▸ THE TASK
Once the line with "Voorbeelden van populaire" is found in the data, output it and each following line exactly, up to and including the line with "primo colloquio conoscitivo", and nothing before or after.

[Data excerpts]
—————

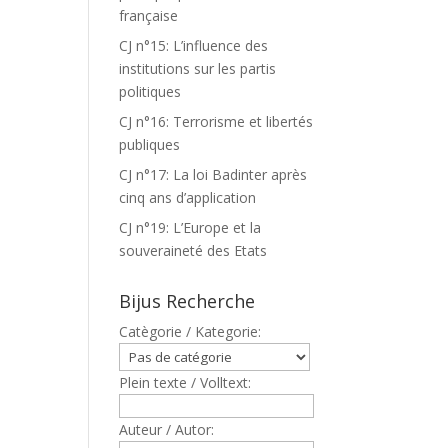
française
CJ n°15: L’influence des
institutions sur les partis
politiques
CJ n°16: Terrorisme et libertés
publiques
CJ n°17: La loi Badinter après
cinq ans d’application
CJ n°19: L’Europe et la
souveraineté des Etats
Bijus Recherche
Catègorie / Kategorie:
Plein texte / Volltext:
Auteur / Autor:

—————

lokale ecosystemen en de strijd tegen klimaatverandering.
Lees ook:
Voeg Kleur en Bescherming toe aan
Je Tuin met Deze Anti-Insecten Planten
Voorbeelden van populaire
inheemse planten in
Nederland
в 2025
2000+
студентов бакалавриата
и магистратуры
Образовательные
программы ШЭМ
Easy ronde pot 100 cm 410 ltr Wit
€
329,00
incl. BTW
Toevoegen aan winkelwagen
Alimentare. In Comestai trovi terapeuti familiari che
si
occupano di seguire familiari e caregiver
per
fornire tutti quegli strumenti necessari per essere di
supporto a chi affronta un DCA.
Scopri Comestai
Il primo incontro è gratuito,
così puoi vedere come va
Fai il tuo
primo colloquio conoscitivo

—————

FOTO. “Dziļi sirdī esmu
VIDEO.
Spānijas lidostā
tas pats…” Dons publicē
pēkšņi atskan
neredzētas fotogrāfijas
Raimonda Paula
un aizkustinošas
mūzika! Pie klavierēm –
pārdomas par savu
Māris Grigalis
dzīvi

—————

▸ SOLUTION
Voorbeelden van populaire
inheemse planten in
Nederland
в 2025
2000+
студентов бакалавриата
и магистратуры
Образовательные
программы ШЭМ
Easy ronde pot 100 cm 410 ltr Wit
€
329,00
incl. BTW
Toevoegen aan winkelwagen
Alimentare. In Comestai trovi terapeuti familiari che
si
occupano di seguire familiari e caregiver
per
fornire tutti quegli strumenti necessari per essere di
supporto a chi affronta un DCA.
Scopri Comestai
Il primo incontro è gratuito,
così puoi vedere come va
Fai il tuo
primo colloquio conoscitivo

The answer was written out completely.